Example 1: Quick Video to MP4 Conversion

User request:

I have an AVI file from my old camera. Can you convert it to MP4?

You would:

Use the to-mp4 command with default settings:

uv run .claude/skills/video-processor/scripts/video_processor.py to-mp4 old_video.avi output.mp4

Confirm the conversion completed successfully
Inform the user about the output file location

Example 2: Extract Audio and Transcribe

User request:

I recorded a lecture video and need a transcript. Can you extract the audio and transcribe it?

You would:

First extract the audio:

uv run .claude/skills/video-processor/scripts/video_processor.py extract-audio lecture.mp4 lecture.wav

Then transcribe using the base model (good balance of speed/accuracy):

uv run .claude/skills/video-processor/scripts/video_processor.py transcribe lecture.mp4 transcript.txt --model base

Share the transcript.txt file with the user

Example 3: Create Web-Optimized Video with Subtitles

User request:

I need to put this video on my website with subtitles.
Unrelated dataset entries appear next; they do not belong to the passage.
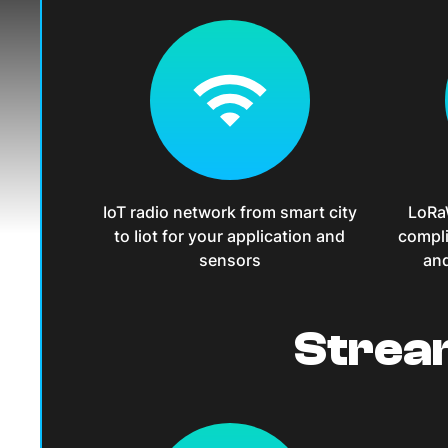
IoT radio network from smart city
LoRa
to Iiot for your application and
compli
sensors
and
Strea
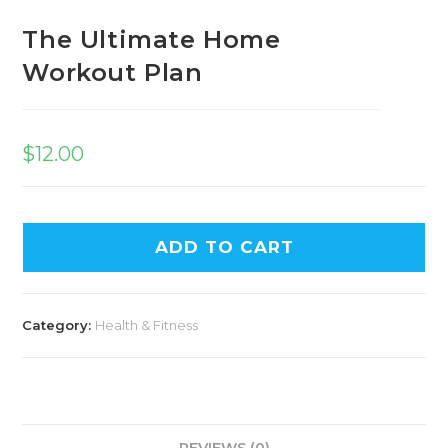
The Ultimate Home
Workout Plan
$
12.00
ADD TO CART
Category:
Health & Fitness
REVIEWS (0)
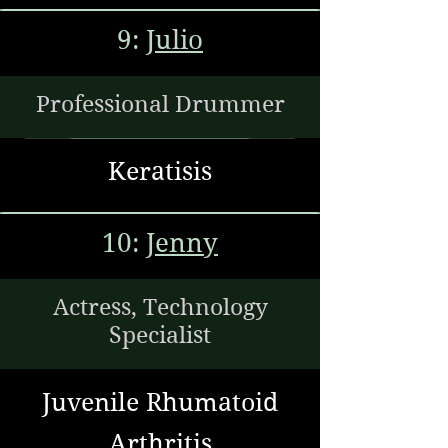
9:
Julio
Professional Drummer
Keratisis
10:
Jenny
Actress, Technology
Specialist
Juvenile Rhumatoid
Arthritis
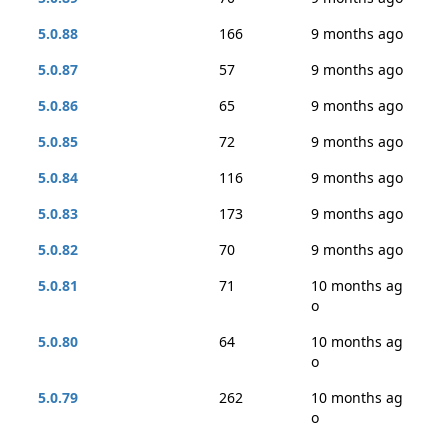
5.0.88
166
9 months ago
5.0.87
57
9 months ago
5.0.86
65
9 months ago
5.0.85
72
9 months ago
5.0.84
116
9 months ago
5.0.83
173
9 months ago
5.0.82
70
9 months ago
5.0.81
71
10 months ag
o
5.0.80
64
10 months ag
o
5.0.79
262
10 months ag
o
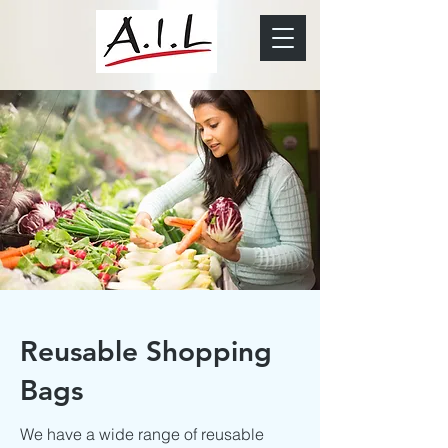
Reusable Shopping
Bags
We have a wide range of reusable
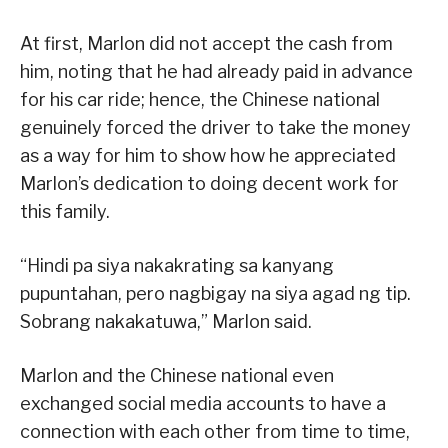
At first, Marlon did not accept the cash from
him, noting that he had already paid in advance
for his car ride; hence, the Chinese national
genuinely forced the driver to take the money
as a way for him to show how he appreciated
Marlon’s dedication to doing decent work for
this family.
“Hindi pa siya nakakrating sa kanyang
pupuntahan, pero nagbigay na siya agad ng tip.
Sobrang nakakatuwa,” Marlon said.
Marlon and the Chinese national even
exchanged social media accounts to have a
connection with each other from time to time,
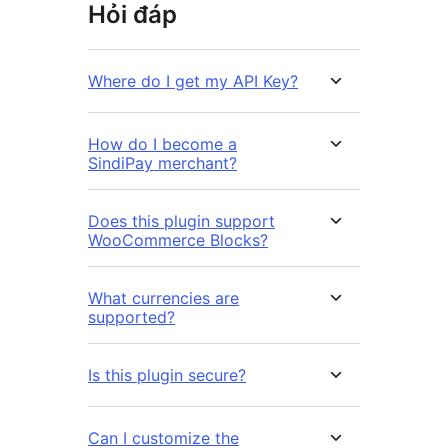
Hỏi đáp
Where do I get my API Key?
How do I become a
SindiPay merchant?
Does this plugin support
WooCommerce Blocks?
What currencies are
supported?
Is this plugin secure?
Can I customize the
Can you help?

You would:

Convert to WebM for web optimization:

uv run .claude/skills/video-processor/scripts/video_processor.py to-webm presentation.mp4 presentation.webm

Generate SRT subtitle file:

uv run .claude/skills/video-processor/scripts/video_processor.py transcribe presentation.mp4 subtitles.srt --format srt --model small

Inform user they now have:
- presentation.webm (web-optimized video)
- subtitles.srt (subtitle file for embedding)

Example 4: High-Quality Transcription with Language Specification

User request:

I have a Spanish interview video that needs an accurate transcript for publication.

You would:

Use a larger model with language specified for best accuracy:

uv run .claude/skills/video-processor/scripts/video_processor.py transcribe interview.mp4 transcript.txt --model medium --language es

Optionally create SRT for review:

uv run .claude/skills/video-processor/scripts/video_processor.py transcribe interview.mp4 transcript.srt --format srt --model medium --language es

Review the transcript with the user and make any necessary corrections

Example 5: Batch Processing Multiple Videos

User request:

I have a folder of training videos that all need to be converted to WebM and transcribed.

You would:

List all video files in the directory:
```
ls training_videos/*.mp4
```

For each video file, run the conversion and transcription:

# For each video: video1.mp4, video2.mp4, etc.
uv run .claude/skills/video-processor/scripts/video_processor.py to-webm training_videos/video1.mp4 output/video1.webm
uv run .claude/skills/video-processor/scripts/video_processor.py transcribe training_videos/video1.mp4 output/video1.txt --model base

# Repeat for each file

Confirm all conversions and transcriptions completed
Provide summary of output files

Summary

The video-processor skill provides a unified interface for common video processing tasks:

Audio extraction: Extract audio tracks in various formats
Format conversion: Convert to MP4 (universal) or WebM (web-optimized)
Transcription: Speech-to-text with multiple output formats
Flexible: CLI arguments for model selection, language, and output formats

All operations are handled through a single, well-documented script with sensible defaults and comprehensive error handling.